Aku terbangun lebih pagi daripada biasanya, dan berjalan turun ke lantai bawah. Dugaan ku tepat, mereka bertengkar kembali tadi malam. Tapi syukurlah tidak ada genangan darah seperti biasanya, hanya beberapa barang yang pecah dan berserakan di lantai. 

Tanganku mulai membersihkan semua kekacauan ini. Hingga aku terdiam memandangi foto--yang sepertinya telah disobek--berserakan di bawah kakiku. Aku memungutnya dan menyimpannya ke dalam saku, akan ku beri selotip nanti.

Aku lelah.

Ini sudah yang kesekian kali. Setiap mereka bertemu rumah akan menjadi seperti ini. Selalu ada teriakan, barang pecah, bahkan darah. Tak jarang juga mereka melampiaskannya padaku.
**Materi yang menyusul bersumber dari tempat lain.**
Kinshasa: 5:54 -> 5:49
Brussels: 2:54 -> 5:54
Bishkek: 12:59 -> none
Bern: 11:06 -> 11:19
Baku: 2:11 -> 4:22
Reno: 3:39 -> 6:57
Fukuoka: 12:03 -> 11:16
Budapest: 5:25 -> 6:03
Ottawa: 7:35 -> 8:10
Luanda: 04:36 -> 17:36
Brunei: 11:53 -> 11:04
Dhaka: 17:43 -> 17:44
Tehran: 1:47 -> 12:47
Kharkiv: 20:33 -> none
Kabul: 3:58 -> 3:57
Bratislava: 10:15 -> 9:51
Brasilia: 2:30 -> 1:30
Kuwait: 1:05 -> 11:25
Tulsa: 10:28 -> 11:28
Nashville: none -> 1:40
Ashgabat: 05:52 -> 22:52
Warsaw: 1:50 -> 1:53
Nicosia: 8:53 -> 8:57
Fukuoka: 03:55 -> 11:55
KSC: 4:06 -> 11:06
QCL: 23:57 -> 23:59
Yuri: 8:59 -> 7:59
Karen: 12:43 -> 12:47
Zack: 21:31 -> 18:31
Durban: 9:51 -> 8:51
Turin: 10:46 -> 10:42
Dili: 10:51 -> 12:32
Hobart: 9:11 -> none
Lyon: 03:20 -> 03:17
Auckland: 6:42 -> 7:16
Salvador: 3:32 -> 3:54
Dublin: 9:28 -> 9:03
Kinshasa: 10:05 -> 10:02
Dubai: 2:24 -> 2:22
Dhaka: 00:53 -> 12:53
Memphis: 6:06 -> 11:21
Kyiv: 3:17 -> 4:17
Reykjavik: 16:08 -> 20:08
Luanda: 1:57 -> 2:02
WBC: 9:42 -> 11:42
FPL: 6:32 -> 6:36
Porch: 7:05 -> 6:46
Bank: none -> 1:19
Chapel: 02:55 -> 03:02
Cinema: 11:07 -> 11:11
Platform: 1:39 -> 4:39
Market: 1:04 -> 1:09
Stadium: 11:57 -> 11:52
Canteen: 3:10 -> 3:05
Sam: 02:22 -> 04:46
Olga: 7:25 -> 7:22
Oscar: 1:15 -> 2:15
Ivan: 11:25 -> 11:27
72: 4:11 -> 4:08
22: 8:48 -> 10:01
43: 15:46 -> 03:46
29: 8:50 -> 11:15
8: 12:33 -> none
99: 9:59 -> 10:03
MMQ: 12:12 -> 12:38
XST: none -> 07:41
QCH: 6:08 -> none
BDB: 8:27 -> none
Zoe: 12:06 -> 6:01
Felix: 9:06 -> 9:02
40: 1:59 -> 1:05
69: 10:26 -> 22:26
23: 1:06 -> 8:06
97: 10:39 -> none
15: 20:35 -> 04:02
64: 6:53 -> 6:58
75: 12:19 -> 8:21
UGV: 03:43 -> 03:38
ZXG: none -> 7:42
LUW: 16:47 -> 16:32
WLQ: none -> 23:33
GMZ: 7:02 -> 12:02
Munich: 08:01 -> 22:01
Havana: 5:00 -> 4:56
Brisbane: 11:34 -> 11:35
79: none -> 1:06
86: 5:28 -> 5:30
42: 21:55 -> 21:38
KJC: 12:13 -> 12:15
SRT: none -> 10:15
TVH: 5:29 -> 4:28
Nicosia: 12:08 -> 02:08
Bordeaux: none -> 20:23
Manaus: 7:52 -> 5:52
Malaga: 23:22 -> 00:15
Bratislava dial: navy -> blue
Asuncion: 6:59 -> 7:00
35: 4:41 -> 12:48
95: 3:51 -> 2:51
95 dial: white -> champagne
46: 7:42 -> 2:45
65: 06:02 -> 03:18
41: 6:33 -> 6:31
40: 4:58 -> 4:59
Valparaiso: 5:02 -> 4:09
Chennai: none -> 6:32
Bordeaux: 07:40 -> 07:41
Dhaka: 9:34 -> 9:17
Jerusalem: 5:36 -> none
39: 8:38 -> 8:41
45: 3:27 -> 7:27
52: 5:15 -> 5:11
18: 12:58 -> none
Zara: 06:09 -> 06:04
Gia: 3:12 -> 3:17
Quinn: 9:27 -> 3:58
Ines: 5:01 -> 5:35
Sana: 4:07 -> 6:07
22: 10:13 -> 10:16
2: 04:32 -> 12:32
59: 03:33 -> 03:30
Iya, luka di kakiku juga disebabkan oleh itu.  Tapi jangan bilang pada Candra ya? Dia bisa marah padaku.

Sebentar--

Ponselku bergetar, pertanda ada panggilan masuk.

"LO BERANGKAT SENDIRI YA NYET! PERUT GUE SAKIT MAU BOKER DULU"

Panjang umur sekali, baru saja namanya disebut.

Aku hanya mengumam mengiyakan dan menutup sambungan. Setelah menutup pintu dan menguncinya dari luar, aku menaiki angkot untuk berangkat ke sekolah.

Ponselku bergetar kembali, kali ini ia mengirimiku pesan.

Candra : TUNGGU DILUAR RUMAH, BERANGKAT SAMA HARSA! UDAH GUE BILANGIN KOK! NTAR GUE NYELIP WAKTU ISTIRAHAT PERTAMA UDAH SELESAI. SEKARANG GUE MAU SARAPAN. BYE!"

Aru : TELATT, GUE DAH NAEK ANGKOTT

Candra : NANTI KABARIN GUE PAS UDAH ISTIRAHAT OKE!

Aru : LU BOLOS MULU EMANG ANYING!!

Aru : IYE GUE KABARIN NYET.

Akhirnya angkot yang aku naiki sampai didepan sekolah.

Aku mulai menuju kelas dengan wajahku yang tertunduk. Bukannya tidak mau menyapa teman-teman yang lainnya. Hanya saja aku tidak mengenal mereka.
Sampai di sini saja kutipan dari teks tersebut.